[[ Data supplied, beginning ]]

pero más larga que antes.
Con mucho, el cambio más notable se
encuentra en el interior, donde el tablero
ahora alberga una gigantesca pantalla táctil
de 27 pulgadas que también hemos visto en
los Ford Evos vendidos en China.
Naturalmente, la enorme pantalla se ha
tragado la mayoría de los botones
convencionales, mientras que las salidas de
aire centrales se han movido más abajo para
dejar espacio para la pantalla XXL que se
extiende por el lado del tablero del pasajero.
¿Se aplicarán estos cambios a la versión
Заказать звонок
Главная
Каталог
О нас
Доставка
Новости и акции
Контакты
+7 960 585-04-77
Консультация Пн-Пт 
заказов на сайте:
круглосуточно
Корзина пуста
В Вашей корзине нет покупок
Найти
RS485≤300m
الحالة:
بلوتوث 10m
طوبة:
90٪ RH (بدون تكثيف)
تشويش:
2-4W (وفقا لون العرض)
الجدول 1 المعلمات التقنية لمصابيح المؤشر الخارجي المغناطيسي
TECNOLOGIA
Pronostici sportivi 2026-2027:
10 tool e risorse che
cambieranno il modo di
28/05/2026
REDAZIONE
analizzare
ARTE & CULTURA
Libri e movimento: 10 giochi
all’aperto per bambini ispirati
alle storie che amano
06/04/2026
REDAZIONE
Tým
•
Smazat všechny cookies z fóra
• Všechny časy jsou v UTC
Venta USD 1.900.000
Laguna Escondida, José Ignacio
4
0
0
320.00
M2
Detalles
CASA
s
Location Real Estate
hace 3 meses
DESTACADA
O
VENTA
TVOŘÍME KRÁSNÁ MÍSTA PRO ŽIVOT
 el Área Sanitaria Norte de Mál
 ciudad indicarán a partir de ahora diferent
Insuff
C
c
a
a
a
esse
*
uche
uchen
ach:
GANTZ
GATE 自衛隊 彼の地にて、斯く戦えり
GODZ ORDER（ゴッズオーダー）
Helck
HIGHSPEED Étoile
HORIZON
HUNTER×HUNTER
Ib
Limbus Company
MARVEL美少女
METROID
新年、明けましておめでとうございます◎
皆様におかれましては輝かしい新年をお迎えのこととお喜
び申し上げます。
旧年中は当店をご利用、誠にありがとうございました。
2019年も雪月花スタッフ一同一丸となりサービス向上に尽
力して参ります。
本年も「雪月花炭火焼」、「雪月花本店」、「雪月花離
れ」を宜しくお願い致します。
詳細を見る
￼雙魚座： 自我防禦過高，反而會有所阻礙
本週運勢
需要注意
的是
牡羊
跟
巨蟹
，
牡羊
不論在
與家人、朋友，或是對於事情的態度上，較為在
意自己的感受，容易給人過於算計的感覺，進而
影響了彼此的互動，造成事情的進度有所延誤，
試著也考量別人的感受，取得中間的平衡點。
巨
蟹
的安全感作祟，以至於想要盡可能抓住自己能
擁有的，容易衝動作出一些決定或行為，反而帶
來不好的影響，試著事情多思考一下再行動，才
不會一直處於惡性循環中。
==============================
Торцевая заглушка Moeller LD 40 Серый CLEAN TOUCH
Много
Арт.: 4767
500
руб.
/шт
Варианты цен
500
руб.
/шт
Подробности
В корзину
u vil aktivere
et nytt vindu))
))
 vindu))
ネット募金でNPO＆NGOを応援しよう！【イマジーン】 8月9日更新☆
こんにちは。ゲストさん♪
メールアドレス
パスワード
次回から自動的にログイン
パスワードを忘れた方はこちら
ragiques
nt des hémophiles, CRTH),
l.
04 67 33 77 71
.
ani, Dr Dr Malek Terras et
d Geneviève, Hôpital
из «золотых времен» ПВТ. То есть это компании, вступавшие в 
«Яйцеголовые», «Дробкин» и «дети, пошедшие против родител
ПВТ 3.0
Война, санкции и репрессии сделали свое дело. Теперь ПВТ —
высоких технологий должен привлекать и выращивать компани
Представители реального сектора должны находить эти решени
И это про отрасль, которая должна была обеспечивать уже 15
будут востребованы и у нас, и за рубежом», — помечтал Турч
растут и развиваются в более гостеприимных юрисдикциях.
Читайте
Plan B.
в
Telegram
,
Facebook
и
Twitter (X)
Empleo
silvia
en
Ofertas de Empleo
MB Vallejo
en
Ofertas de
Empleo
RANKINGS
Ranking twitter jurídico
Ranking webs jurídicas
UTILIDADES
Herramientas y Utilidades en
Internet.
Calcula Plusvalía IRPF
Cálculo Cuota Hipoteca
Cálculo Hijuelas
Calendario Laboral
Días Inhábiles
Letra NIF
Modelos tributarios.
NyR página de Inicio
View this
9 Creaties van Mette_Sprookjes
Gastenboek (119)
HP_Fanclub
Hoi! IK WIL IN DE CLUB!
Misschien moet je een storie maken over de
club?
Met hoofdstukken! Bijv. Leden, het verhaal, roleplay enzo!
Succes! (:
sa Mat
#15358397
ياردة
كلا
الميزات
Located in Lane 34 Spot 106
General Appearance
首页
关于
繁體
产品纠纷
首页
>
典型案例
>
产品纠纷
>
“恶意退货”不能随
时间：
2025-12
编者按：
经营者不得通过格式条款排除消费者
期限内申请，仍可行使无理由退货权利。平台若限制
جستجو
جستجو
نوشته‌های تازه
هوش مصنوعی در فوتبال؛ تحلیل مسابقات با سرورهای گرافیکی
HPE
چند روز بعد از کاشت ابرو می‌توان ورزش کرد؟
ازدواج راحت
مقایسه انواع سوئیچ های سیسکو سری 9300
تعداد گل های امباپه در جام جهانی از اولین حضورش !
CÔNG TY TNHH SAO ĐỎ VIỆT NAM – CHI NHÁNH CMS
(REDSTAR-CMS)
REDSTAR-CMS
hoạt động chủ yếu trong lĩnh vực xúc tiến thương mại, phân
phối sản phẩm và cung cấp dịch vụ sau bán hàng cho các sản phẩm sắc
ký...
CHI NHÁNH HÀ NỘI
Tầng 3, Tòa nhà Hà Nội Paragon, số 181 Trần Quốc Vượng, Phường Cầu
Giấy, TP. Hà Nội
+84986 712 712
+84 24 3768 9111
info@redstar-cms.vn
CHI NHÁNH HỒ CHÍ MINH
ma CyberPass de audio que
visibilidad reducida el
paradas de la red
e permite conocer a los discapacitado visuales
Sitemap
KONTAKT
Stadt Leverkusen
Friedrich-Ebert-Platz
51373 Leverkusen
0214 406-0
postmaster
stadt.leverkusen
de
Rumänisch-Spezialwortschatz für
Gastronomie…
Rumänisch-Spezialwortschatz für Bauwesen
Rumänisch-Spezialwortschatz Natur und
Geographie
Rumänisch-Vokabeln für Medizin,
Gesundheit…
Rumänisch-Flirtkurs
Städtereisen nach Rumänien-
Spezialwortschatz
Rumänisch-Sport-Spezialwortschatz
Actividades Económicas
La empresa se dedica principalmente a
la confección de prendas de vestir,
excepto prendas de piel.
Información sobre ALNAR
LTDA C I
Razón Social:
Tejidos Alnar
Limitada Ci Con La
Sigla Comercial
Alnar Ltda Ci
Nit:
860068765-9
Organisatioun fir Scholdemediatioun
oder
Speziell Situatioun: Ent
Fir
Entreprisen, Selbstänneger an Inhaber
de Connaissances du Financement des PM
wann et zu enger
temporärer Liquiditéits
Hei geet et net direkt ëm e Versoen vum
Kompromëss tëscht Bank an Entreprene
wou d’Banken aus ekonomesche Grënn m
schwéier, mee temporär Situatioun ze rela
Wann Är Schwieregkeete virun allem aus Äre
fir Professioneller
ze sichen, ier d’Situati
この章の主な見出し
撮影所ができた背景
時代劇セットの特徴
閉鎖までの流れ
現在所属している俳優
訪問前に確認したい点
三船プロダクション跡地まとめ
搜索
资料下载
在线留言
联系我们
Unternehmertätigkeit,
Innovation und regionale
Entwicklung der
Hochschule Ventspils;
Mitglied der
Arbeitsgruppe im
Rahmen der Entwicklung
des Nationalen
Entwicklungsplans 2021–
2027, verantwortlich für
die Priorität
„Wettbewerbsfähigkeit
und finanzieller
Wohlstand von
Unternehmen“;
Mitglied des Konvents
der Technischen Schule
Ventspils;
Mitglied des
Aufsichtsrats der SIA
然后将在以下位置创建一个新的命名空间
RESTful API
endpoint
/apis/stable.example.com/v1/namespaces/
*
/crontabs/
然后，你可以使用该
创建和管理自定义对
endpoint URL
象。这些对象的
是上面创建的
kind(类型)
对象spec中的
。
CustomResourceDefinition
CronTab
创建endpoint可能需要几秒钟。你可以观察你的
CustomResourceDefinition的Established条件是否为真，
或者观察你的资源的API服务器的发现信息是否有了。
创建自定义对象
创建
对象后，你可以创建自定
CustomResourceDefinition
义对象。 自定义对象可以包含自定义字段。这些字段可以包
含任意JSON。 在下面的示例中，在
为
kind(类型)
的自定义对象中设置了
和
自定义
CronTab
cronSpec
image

[[ Data supplied, end ]]

> _The task_
Using the records above, copy all lines that include the word "tablero".

> _Reply to the exercise_
encuentra en el interior, donde el tablero
extiende por el lado del tablero del pasajero.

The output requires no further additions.